裴驰洲神色柔和起来,走近后见她身上穿了一身素白织锦的襦裙,裙摆绣着粉白的木槿,格外的清雅秀丽,衬得那张未施粉黛的素净脸庞,清媚中透着冷艳之感。
裴驰洲温柔一笑,道:“十鸢表妹这是知道我来送礼物,早早地便在等我了?”
宋十鸢露出个极淡的笑容,淡淡开口:“十鸢身份低微,安王殿下就不要再称我表妹了。”
裴驰洲当她还在与自己置气,气恼自己娶了宋初意,他温声哄道:“十鸢,成婚的事是本王对不住你,但让你嫁给裴岐野并非是本王所愿。”
他解释道:“成婚第二日,我带宋初意去宫里拜见父皇母后,她没与我商议,就在母后跟前提了赐婚的事,我有心阻拦,却已是来不及。”
裴驰洲其实很喜爱宋十鸢这张娇美的脸,他此刻想,当初还不如将宋家姐妹两个全都娶进府,这样一来就没了后头的这些是非,他还能坐拥齐人之福。
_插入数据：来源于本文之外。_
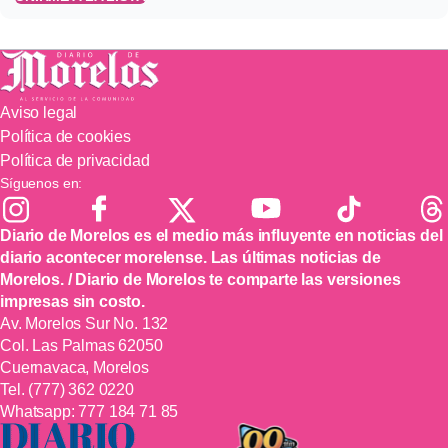
Aviso legal
Política de cookies
Política de privacidad
Síguenos en:
Diario de Morelos es el medio más influyente en noticias del
diario acontecer morelense. Las últimas noticias de
Morelos. / Diario de Morelos te comparte las versiones
impresas sin costo.
Av. Morelos Sur No. 132
Col. Las Palmas 62050
Cuernavaca, Morelos
Tel.
(777) 362 0220
Whatsapp:
777 184 71 85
宋十鸢不知裴驰洲心中的念头,却感觉到他黏在自己脸上的眼神很让她不舒服。
他将自己摘得干净,还当她是从前那个好哄骗的傻子不成?
宋十鸢蹙了蹙眉,侧身避开裴驰洲的视线,看向裴驰洲身后抱着箱笼的侍卫,“这是安王给我压惊添妆的赔礼?”
裴驰洲抬手示意侍卫们将东西放在了宋十鸢面前,他亲手打开了箱笼。
“象牙雕花扇、白玉如意锁、两对翡翠玉镯,白玉鸳鸯扣五对,宫内才有的贡品妆花缎十匹。”裴驰洲似乎对他拿出的这些东西很是自得,笑着问,“十鸢表妹,本王的添妆你可还满意?”
怜双站在宋十鸢身后忍不住撇了撇嘴,有宫里的聘礼和五殿下的臂钏珠玉在前,安王拿出来的这些东西实在算不上出彩,论说贵重这些东西加在一起也抵不上那只臂钏黄金链条流苏上的珠宝珍贵。
“多谢安王了。”宋十鸢嘴上道谢,脸上神情仍旧十分冷淡。
她也不挑剔裴驰洲送来的这些东西,对着谢蛮子和怜双她们道,“将安王送来的这些添妆入库吧,赶明全都添在嫁妆单子里,如此才不辜负安王的一片好意。”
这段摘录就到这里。